Instructions to follow: Some of the lines below need repeating. Reproduce exactly those between the lines holding "охлі для Sony Xperia" and "Немає в наявності", inclusive.

*** Exercise material ***

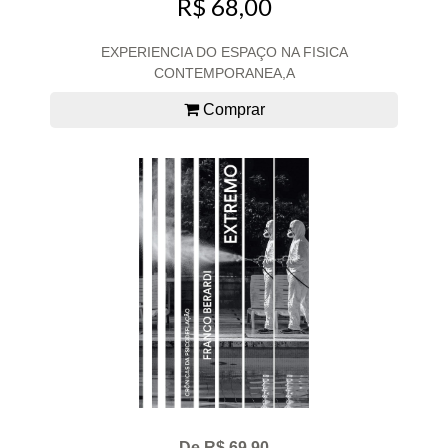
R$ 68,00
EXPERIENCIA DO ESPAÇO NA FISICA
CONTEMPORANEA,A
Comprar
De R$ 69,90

***
*** Exercise material ***

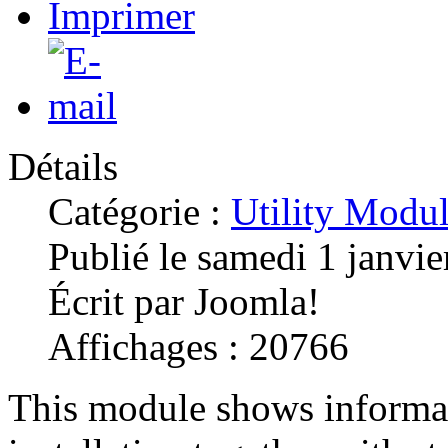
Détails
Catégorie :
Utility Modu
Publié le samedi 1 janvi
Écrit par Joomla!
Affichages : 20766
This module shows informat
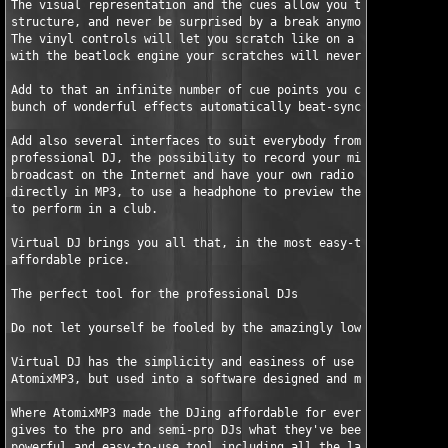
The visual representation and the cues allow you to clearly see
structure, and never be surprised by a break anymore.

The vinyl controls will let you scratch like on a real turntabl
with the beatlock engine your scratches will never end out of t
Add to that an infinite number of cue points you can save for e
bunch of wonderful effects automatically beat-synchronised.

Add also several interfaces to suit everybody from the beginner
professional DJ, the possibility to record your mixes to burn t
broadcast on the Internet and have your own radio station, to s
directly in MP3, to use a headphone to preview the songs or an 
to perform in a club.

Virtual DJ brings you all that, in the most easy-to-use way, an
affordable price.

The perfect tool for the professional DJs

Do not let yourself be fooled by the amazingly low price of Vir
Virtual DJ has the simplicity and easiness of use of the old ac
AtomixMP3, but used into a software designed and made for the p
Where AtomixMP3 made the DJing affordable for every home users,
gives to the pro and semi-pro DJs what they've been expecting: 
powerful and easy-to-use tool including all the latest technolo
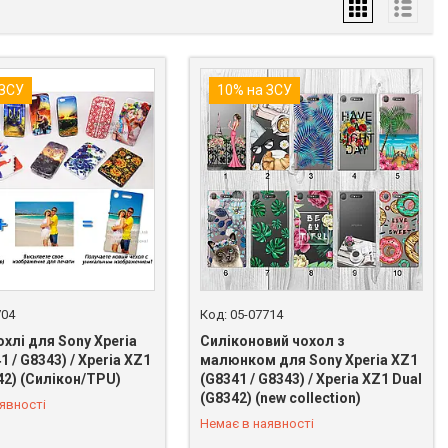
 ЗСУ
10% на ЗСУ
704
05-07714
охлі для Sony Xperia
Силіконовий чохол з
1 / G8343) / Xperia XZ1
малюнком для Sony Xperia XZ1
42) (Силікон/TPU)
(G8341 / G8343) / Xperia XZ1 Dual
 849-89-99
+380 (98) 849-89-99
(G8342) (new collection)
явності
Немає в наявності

***

Written solution:
охлі для Sony Xperia
Силіконовий чохол з
1 / G8343) / Xperia XZ1
малюнком для Sony Xperia XZ1
42) (Силікон/TPU)
(G8341 / G8343) / Xperia XZ1 Dual
 849-89-99
+380 (98) 849-89-99
(G8342) (new collection)
явності
Немає в наявності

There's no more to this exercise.